_About this task:_
Pictures appear among the records below and must be omitted. Repeat exactly the lines from the line with "for the prosecution, as" to the line with "Ishtappattu kashtapatta", both included.

_Records shown:_
---

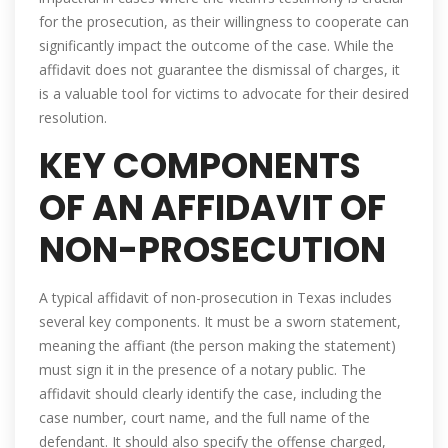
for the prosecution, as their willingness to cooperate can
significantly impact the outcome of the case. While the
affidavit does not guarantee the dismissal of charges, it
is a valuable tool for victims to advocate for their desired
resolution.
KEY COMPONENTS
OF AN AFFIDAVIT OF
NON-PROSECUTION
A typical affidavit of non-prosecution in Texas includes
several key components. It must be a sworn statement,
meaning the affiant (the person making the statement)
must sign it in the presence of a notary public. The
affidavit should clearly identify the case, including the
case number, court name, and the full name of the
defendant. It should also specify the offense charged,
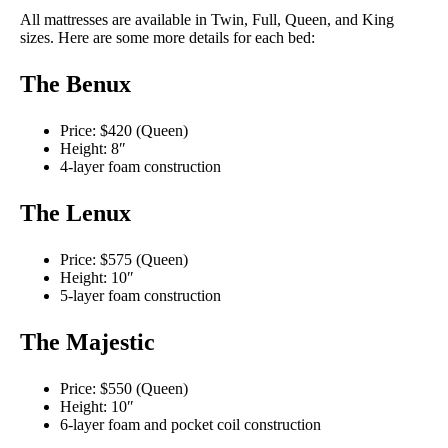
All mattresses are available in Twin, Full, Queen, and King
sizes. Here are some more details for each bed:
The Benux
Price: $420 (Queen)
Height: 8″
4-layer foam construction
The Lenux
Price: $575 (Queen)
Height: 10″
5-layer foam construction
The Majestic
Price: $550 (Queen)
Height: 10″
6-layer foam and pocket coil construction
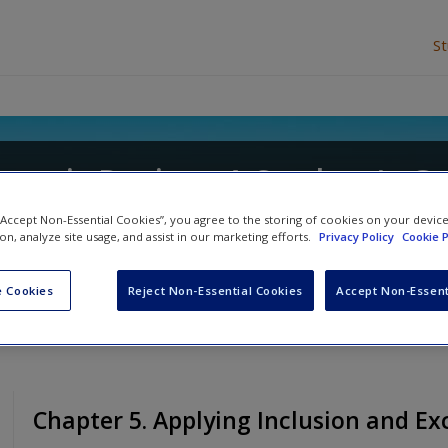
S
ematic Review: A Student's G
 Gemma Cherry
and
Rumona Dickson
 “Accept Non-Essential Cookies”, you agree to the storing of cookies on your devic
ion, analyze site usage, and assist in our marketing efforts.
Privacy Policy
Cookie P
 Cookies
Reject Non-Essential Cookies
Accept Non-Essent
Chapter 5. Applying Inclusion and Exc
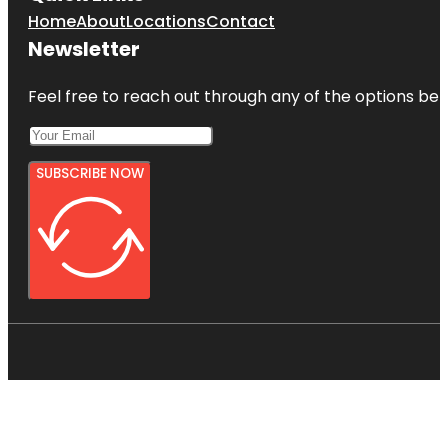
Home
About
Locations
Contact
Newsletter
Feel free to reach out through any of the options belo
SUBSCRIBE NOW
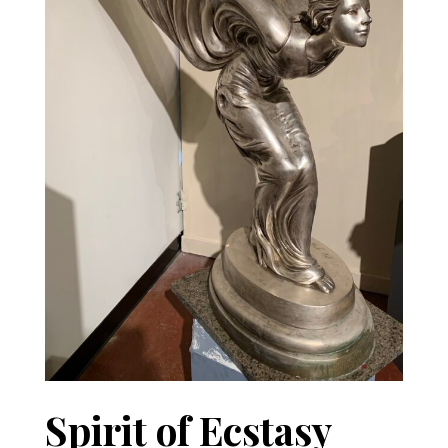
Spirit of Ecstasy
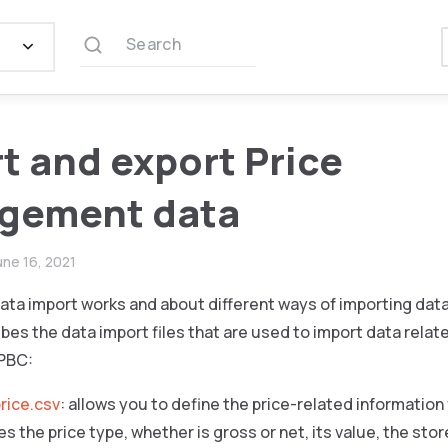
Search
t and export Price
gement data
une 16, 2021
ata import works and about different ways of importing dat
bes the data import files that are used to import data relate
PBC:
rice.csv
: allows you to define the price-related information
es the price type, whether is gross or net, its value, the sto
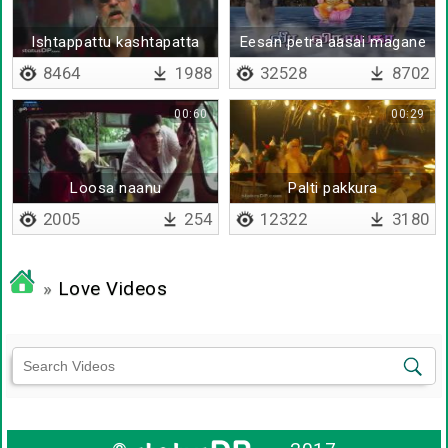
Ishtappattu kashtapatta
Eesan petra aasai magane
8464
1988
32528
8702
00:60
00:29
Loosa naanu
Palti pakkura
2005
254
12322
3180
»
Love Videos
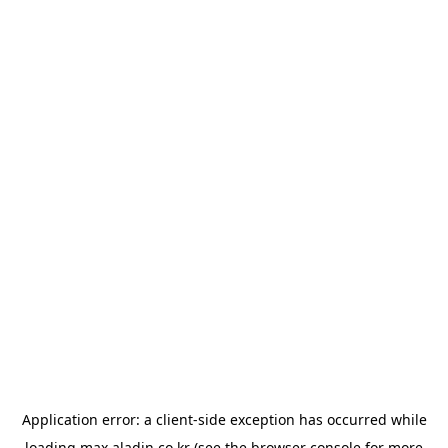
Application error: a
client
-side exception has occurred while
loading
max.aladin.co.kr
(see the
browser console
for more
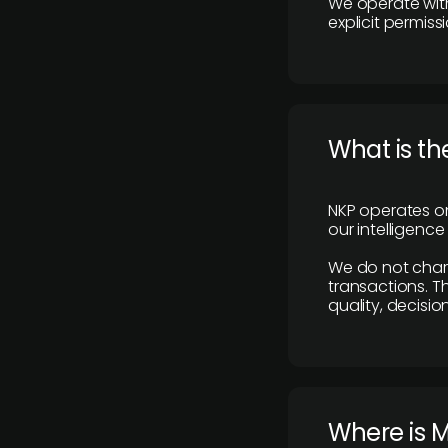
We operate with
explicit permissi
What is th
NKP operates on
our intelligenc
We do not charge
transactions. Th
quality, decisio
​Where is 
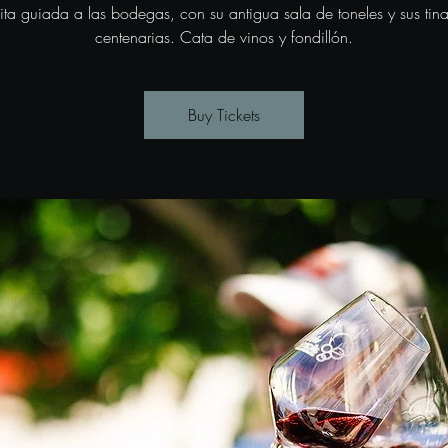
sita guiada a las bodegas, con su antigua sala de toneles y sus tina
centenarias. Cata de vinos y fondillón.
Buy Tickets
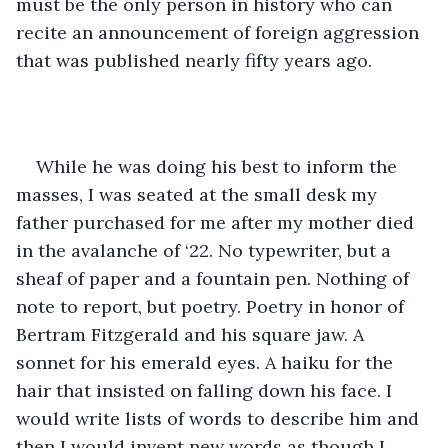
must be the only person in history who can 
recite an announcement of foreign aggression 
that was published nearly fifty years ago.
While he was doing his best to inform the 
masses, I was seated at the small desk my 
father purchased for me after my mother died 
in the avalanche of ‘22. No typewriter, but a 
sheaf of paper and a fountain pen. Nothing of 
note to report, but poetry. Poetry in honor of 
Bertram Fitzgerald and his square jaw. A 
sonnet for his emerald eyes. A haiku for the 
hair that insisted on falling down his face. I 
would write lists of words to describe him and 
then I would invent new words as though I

---

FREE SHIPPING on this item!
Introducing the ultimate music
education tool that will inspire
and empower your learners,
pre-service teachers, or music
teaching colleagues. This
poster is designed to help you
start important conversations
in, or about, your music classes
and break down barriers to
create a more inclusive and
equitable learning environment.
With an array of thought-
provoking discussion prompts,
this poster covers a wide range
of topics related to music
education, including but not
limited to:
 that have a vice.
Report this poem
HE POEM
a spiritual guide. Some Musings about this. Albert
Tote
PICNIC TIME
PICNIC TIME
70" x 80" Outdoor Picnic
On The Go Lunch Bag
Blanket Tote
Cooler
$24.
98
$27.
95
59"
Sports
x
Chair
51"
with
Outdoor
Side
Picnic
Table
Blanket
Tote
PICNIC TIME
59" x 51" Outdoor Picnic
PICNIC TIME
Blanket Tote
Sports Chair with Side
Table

---

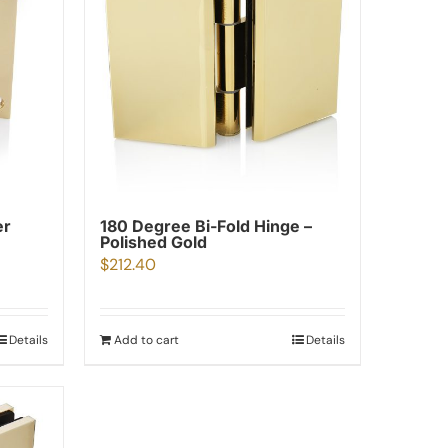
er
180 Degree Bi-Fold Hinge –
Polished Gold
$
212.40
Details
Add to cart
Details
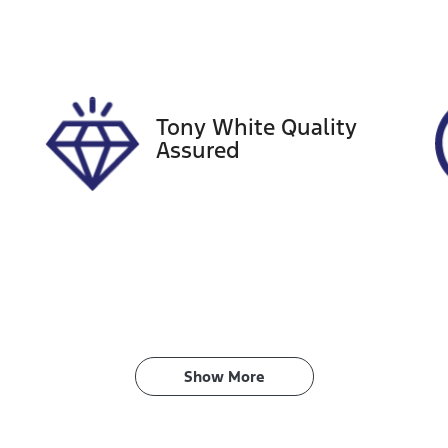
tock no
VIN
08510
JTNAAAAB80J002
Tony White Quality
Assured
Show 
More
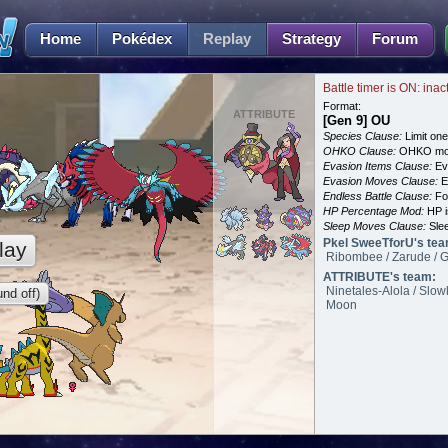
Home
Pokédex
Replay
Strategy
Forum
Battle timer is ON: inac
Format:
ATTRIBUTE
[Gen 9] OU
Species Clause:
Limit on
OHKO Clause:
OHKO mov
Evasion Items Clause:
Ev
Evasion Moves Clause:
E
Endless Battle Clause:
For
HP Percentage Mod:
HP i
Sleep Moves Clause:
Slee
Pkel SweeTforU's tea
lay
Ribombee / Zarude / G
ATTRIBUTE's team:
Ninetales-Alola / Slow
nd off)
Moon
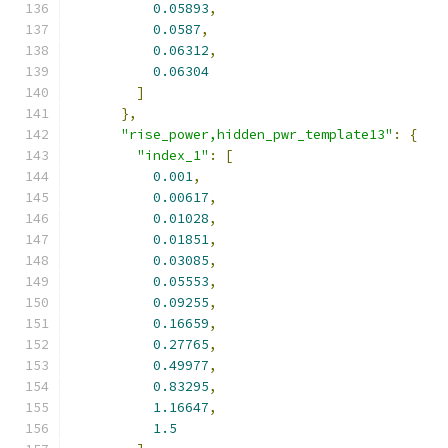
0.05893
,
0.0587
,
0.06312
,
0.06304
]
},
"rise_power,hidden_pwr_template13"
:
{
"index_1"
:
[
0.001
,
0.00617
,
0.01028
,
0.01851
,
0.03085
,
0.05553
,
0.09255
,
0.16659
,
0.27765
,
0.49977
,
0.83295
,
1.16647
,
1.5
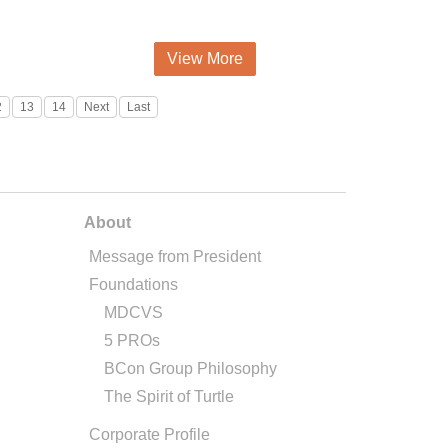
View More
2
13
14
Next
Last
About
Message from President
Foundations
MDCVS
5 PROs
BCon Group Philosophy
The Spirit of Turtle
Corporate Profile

---

_Answer box:_
for the prosecution, as their willingness to cooperate can
significantly impact the outcome of the case. While the
affidavit does not guarantee the dismissal of charges, it
is a valuable tool for victims to advocate for their desired
resolution.
KEY COMPONENTS
OF AN AFFIDAVIT OF
NON-PROSECUTION
A typical affidavit of non-prosecution in Texas includes
several key components. It must be a sworn statement,
meaning the affiant (the person making the statement)
must sign it in the presence of a notary public. The
affidavit should clearly identify the case, including the
case number, court name, and the full name of the
defendant. It should also specify the offense charged,
All mattresses are available in Twin, Full, Queen, and King
sizes. Here are some more details for each bed:
The Benux
Price: $420 (Queen)
Height: 8″
4-layer foam construction
The Lenux
Price: $575 (Queen)
Height: 10″
5-layer foam construction
The Majestic
Price: $550 (Queen)
Height: 10″
6-layer foam and pocket coil construction
S
ematic Review: A Student's G
 Gemma Cherry
and
Rumona Dickson
 “Accept Non-Essential Cookies”, you agree to the storing of cookies on your devic
ion, analyze site usage, and assist in our marketing efforts.
Privacy Policy
Cookie P
 Cookies
Reject Non-Essential Cookies
Accept Non-Essent
Chapter 5. Applying Inclusion and Exc
Home
About
Locations
Contact
Newsletter
Feel free to reach out through any of the options belo
SUBSCRIBE NOW
Spirit of Ecstasy
Search
t and export Price
gement data
une 16, 2021
ata import works and about different ways of importing dat
bes the data import files that are used to import data relate
PBC:
rice.csv
: allows you to define the price-related information
es the price type, whether is gross or net, its value, the sto
Ishtappattu kashtapatta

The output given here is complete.